**To do:** Exact repetition, please: start with the line where "Среди последних выставочных трендов участники" appears and stop after the final line of the records.

**Records drawn from a dataset:**
┄┄┄┄┄┄┄┄┄┄┄┄┄┄┄┄┄┄┄┄
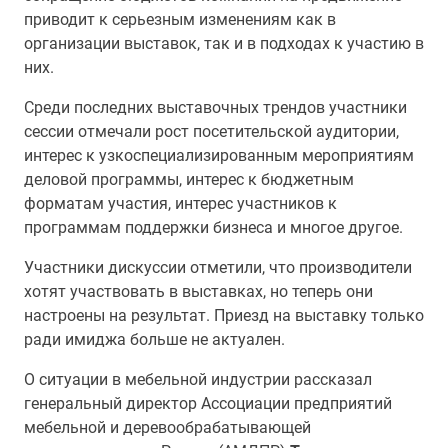
приводит к серьезным изменениям как в
организации выставок, так и в подходах к участию в
них.
Среди последних выставочных трендов участники
сессии отмечали рост посетительской аудитории,
интерес к узкоспециализированным мероприятиям
деловой программы, интерес к бюджетным
форматам участия, интерес участников к
программам поддержки бизнеса и многое другое.
Участники дискуссии отметили, что производители
хотят участвовать в выставках, но теперь они
настроены на результат. Приезд на выставку только
ради имиджа больше не актуален.
О ситуации в мебельной индустрии рассказал
генеральный директор Ассоциации предприятий
мебельной и деревообрабатывающей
┄┄┄┄┄┄┄┄┄┄┄┄┄┄┄┄┄┄┄┄
**Answer to this problem:**
Среди последних выставочных трендов участники
сессии отмечали рост посетительской аудитории,
интерес к узкоспециализированным мероприятиям
деловой программы, интерес к бюджетным
форматам участия, интерес участников к
программам поддержки бизнеса и многое другое.
Участники дискуссии отметили, что производители
хотят участвовать в выставках, но теперь они
настроены на результат. Приезд на выставку только
ради имиджа больше не актуален.
О ситуации в мебельной индустрии рассказал
генеральный директор Ассоциации предприятий
мебельной и деревообрабатывающей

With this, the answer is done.